The MPU-9150 is a System in Package (SiP) that combines two chips: the MPU-6050, which contains a 3-axis gyroscope, 3-axis accelerometer, and an onboard Digital Motion Processor™ (DMP™) capable of processing complex MotionFusion algorithms; and the AK8975, a 3-axis digital compass. The integrated 6-axis MotionFusion algorithms access all internal sensors to gather a full set of sensor data.
The triple-axis MEMS gyroscope in the MPU-9150 includes a wide range of features: Digital-output X-, Y-, and Z-Axis angular rate sensors (gyroscopes) with a user-programmable full scale range of ±250, ±500, ±1000, and ±2000°/sec ⋅ External sync signal connected to the FSYNC pin supports image, video and GPS synchronization ⋅ Integrated 16-bit ADCs enable simultaneous sampling of gyros, and more.
The triple-axis MEMS accelerometer in MPU-9150 includes a wide range of features: Digital-output 3-Axis accelerometer with a programmable full scale range of ±2 g, ±4 g, ±8 g and ±16 g ⋅ Integrated 16-bit ADCs enable simultaneous sampling of accelerometers while requiring no external multiplexer ⋅ Orientation detection and signaling ⋅ Tap detection and more.
The triple-axis MEMS magnetometer in MPU-9150 includes a wide range of features: 3-axis silicon monolithic Hall-effect magnetic sensor with magnetic concentrator ⋅ Wide dynamic measurement range and high resolution with lower current consumption. ⋅ Output data resolution is 13 bit (0.3 μT per LSB) ⋅ Full scale measurement range is ±1200 μT, and more.
The MPU-9150 includes the following exemplary additional features: 9-Axis MotionFusion via on-chip Digital Motion Processor (DMP) ⋅ Auxiliary master I2C bus for reading data from external sensors (e.g., pressure sensor) ⋅ Flexible VLOGIC reference voltage supports multiple I2C interface voltages ⋅ 1024 byte FIFO buffer reduces power consumption by allowing host processor to read the data in bursts and then go into a low-power mode as the MPU collects more data ⋅ Digital-output temperature sensor ⋅ User-programmable digital filters for gyroscope, accelerometer, and temp sensor ⋅ 10,000 g shock tolerant ⋅ 400 kHz Fast Mode I2C for communicating with all registers ⋅ MEMS structure hermetically sealed and bonded at wafer level, and more.
For motion processing ⋅ Internal Digital Motion Processing™ (DMP™) engine supports 3D MotionProcessing and gesture recognition algorithms ⋅ The MPU-9150 collects gyroscope, accelerometer and magnetometer data while synchronizing data sampling at a user defined rate.
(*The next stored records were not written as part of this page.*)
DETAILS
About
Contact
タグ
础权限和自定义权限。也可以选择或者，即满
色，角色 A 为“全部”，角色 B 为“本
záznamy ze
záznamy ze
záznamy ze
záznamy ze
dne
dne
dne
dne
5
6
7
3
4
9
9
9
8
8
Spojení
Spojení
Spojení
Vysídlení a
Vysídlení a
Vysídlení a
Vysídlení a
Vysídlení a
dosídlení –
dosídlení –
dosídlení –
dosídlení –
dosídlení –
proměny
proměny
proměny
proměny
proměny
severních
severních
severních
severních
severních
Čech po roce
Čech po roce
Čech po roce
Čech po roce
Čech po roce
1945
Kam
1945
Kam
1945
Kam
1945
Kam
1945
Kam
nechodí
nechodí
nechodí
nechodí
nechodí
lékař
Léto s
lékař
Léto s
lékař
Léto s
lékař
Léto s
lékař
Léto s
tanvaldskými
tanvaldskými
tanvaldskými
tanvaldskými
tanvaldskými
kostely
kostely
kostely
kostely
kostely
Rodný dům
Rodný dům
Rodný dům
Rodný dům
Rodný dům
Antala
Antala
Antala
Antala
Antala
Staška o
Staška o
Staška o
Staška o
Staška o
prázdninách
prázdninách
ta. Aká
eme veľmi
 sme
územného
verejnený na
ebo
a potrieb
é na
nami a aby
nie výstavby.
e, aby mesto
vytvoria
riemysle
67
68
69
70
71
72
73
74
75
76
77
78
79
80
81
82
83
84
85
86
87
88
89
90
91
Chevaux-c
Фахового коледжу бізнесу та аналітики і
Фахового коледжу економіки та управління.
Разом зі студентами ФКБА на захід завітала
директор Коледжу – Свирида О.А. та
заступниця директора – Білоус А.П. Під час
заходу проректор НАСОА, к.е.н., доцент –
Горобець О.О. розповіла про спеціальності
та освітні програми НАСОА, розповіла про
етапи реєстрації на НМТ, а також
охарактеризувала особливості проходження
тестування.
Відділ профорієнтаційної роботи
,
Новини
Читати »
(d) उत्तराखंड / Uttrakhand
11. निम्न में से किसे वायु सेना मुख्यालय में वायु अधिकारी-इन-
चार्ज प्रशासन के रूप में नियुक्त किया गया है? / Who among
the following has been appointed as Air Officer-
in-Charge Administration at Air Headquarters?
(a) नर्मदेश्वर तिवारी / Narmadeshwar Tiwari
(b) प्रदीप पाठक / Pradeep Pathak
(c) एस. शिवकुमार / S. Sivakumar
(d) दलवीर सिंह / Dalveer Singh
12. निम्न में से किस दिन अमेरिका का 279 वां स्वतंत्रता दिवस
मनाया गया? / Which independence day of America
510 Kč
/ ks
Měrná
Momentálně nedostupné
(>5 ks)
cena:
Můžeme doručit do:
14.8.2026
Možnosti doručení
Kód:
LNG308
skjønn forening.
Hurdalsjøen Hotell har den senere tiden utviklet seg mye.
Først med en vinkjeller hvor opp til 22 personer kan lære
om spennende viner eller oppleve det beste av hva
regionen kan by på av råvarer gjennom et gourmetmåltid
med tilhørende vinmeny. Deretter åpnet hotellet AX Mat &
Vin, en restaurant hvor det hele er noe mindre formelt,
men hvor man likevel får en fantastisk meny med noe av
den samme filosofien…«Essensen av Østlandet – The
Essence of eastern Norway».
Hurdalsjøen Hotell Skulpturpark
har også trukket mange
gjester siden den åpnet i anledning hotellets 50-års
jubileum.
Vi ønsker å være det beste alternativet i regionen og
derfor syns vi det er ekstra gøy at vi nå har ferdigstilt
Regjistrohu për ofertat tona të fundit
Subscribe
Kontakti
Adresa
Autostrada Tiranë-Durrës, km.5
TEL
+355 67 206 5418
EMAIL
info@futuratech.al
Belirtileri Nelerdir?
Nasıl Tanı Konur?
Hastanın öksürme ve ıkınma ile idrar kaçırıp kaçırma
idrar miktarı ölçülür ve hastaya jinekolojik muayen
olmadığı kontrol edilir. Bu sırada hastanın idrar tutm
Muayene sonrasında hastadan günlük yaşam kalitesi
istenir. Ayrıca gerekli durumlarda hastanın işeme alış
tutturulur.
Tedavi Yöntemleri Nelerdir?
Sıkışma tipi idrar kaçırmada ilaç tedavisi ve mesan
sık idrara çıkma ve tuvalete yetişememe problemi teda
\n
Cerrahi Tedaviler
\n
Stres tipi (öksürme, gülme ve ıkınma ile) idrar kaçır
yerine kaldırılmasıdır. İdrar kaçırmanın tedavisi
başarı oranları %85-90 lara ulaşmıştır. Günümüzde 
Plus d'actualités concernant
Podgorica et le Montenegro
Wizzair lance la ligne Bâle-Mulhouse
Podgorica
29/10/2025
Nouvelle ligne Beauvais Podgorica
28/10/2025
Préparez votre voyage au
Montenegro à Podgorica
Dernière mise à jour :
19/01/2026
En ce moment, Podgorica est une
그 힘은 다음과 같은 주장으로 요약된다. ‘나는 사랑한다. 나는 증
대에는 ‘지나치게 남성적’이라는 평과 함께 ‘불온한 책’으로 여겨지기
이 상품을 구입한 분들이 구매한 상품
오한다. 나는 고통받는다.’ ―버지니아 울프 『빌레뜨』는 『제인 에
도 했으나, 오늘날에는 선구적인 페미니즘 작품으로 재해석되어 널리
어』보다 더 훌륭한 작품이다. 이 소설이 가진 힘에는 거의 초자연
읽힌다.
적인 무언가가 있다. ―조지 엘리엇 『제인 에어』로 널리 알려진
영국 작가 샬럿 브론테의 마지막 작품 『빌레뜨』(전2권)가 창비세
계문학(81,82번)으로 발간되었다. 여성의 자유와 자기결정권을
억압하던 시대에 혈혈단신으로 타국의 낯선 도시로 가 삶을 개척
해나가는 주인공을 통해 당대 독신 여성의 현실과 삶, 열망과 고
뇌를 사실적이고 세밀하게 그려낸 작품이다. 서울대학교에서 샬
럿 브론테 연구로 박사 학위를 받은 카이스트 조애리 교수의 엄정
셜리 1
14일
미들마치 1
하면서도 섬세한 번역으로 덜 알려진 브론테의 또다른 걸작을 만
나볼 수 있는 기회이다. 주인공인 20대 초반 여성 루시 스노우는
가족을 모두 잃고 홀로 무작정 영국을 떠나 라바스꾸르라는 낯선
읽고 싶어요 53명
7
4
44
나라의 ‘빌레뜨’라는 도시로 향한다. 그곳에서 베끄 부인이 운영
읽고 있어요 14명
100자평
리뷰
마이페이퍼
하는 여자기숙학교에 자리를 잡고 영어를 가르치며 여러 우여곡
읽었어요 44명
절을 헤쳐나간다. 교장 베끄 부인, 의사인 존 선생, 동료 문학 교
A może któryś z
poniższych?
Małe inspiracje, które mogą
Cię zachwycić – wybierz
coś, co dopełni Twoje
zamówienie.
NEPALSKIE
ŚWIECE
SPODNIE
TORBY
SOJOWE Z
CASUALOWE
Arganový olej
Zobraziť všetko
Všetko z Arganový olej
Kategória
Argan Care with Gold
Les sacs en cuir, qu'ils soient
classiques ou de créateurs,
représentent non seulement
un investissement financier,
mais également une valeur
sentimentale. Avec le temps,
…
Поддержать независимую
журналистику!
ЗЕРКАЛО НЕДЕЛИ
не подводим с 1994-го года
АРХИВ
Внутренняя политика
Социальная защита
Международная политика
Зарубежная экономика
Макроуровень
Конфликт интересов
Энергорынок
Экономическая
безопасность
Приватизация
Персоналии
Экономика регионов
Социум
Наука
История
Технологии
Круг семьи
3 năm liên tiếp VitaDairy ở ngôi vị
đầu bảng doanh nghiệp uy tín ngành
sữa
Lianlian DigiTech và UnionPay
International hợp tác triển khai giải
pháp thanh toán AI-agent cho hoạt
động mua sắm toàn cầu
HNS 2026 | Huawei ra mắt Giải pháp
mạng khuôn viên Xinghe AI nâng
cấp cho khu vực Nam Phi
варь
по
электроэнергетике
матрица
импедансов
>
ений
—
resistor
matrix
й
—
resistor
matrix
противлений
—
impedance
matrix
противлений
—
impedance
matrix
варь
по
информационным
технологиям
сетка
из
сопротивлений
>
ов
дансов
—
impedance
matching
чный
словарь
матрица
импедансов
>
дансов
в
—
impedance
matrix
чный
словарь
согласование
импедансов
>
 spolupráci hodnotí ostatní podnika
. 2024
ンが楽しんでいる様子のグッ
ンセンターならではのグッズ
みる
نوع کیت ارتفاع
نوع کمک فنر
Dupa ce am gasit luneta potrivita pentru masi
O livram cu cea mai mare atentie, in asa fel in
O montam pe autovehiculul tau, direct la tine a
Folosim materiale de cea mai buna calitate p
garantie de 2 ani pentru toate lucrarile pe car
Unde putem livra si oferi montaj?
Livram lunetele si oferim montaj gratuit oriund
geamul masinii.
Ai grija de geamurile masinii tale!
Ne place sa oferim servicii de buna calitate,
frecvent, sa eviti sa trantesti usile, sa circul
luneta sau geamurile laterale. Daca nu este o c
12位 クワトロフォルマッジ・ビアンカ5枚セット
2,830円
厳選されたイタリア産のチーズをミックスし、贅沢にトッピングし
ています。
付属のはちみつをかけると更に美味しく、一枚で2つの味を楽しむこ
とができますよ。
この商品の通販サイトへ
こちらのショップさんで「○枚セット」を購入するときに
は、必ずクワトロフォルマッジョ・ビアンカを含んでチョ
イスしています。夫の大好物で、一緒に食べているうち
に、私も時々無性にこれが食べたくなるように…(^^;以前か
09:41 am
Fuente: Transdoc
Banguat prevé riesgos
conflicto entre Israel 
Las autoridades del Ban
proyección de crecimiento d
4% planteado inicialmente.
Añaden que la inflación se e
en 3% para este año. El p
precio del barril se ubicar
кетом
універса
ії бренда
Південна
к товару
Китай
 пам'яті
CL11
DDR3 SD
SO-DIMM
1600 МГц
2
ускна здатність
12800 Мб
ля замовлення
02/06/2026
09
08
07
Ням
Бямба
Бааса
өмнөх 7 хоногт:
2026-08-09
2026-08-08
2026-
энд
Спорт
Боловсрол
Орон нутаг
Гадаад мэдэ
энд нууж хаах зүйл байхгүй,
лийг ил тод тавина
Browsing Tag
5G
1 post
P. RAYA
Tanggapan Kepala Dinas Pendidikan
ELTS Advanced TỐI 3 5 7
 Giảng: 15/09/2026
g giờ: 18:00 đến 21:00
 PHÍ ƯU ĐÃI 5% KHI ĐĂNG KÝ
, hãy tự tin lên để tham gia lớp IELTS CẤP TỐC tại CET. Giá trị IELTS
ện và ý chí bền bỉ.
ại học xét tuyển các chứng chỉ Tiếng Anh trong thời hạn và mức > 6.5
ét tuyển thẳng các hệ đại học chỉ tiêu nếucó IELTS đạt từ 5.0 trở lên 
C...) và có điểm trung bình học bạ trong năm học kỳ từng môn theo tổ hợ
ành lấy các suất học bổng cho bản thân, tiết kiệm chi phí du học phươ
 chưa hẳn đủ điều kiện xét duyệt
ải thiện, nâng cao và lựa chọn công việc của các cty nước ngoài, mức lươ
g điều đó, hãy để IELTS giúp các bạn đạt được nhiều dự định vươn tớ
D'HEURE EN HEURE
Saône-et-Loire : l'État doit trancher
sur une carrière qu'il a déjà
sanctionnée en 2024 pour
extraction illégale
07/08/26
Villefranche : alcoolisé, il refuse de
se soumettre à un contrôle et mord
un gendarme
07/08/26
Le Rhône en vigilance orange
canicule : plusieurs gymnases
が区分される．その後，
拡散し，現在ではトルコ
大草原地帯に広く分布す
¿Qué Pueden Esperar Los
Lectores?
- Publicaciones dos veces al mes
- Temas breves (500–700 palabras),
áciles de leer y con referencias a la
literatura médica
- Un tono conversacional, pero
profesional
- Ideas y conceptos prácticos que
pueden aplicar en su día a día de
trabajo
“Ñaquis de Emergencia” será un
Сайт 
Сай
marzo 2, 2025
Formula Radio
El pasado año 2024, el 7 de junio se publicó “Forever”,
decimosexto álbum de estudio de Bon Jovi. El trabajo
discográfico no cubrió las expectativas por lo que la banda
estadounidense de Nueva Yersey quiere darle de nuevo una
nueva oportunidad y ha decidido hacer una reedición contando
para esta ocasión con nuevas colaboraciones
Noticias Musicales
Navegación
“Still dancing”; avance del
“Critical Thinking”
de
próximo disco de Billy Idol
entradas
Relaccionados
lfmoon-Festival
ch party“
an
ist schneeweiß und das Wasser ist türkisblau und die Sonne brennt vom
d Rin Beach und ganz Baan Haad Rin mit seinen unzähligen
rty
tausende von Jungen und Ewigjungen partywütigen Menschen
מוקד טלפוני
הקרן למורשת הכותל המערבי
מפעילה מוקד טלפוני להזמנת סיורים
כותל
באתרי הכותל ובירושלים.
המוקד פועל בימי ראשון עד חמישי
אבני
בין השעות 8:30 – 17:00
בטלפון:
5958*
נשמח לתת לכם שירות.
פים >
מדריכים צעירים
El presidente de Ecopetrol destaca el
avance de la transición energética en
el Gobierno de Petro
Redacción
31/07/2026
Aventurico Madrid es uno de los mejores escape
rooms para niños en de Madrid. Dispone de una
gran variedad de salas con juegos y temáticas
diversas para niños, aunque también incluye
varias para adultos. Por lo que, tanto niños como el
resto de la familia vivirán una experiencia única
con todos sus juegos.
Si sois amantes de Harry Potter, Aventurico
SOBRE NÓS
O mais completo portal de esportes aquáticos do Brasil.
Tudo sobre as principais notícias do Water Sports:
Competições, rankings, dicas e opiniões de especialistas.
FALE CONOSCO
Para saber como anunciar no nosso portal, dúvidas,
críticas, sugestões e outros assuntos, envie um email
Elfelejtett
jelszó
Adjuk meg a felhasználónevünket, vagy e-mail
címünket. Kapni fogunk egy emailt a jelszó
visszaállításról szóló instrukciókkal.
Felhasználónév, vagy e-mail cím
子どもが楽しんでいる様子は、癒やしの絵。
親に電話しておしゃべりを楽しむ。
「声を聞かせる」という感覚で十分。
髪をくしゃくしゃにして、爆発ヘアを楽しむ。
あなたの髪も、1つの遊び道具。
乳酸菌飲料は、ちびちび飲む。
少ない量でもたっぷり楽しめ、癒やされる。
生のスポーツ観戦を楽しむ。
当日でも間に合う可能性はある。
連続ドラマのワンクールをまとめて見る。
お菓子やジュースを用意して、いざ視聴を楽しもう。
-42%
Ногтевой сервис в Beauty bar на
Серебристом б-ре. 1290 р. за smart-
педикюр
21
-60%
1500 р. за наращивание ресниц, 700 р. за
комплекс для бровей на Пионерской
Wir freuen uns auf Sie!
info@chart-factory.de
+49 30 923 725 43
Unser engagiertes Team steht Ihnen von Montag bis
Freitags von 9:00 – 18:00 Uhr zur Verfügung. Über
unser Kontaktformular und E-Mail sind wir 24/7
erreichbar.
The total dataset obtained by the MPU-9150 includes 3-Axis gyroscope data, 3-Axis accelerometer data, 3-Axis magnetometer data, and temperature data. ⋅ The FIFO buffers the complete data set, reducing timing requirements on the system processor by allowing the processor burst read the FIFO data. After burst reading the FIFO data, the system processor can save power by entering a low-power sleep mode while the MPU collects more data. ⋅ Programmable interrupt supports features such as gesture recognition, panning, zooming, scrolling, zero-motion detection, tap detection, and shake detection ⋅ Digitally-programmable low-pass filters. ⋅ Low-power pedometer functionality allows the host processor to sleep while the DMP maintains the step count. The SiP further includes on-chip timing generator ±1% frequency variation over full temperature range and optional external clock inputs of 32.768 kHz or 19.2 MHz.
Module 120 may further include a barometric pressure sensor MS5611-01BA. The MS5611-01BA consists of a piezo-resistive sensor and a sensor interface IC. The main function of the MS5611-01BA is to convert the uncompensated analogue output voltage from the piezo-resistive pressure sensor to a 24-bit digital value, as well as providing a 24-bit digital value for the temperature of the sensor. It is made clear that use of a pressure sensor is merely exemplary and may or may not be included in other embodiments of the innovative module. Even with relation to the embodiment illustrated in the Figure it is made clear that the barometric pressure sensor is optional and not necessarily considered integral to functioning of the module.
For communications, the module includes a wireless transceiver. Wireless transceiver is optional and the communication can be performed by other wired and/or other methods. Exemplarily, the transceiver is a BLE transceiver. In the exemplary depicted embodiment, the module 120 includes a CC2640 Bluetooth Smart Wireless MCU made by Texas Instruments headquartered in Dallas, Tex., USA. The CC2640 contains a 32-bit ARM Cortex-M3 processor running at 48 MHz as the main processor and a rich peripheral feature set, including a unique ultra-low-power sensor controller, ideal for interfacing external sensors and/or collecting analog and digital data autonomously while the rest of the system is in sleep mode.
It is made clear that any comparable wireless technology capable of effecting the functions described herein are considered to be within the scope of the invention. Alternatively, there may be no wireless module included in unit. The foregoing description is merely exemplary and in no way intended to limit the scope of the invention described herein. As discussed elsewhere herein, in some embodiments, more than one module 120 is placed on a player. In such embodiments, the wireless transceiver facilitates communication between the various modules on the player. Additionally or alternatively, the wireless transceiver communicates data from the module or modules to the data gateway (housed in the synchronizing station 14) and/or to a central hub and/or directly to the servers 16.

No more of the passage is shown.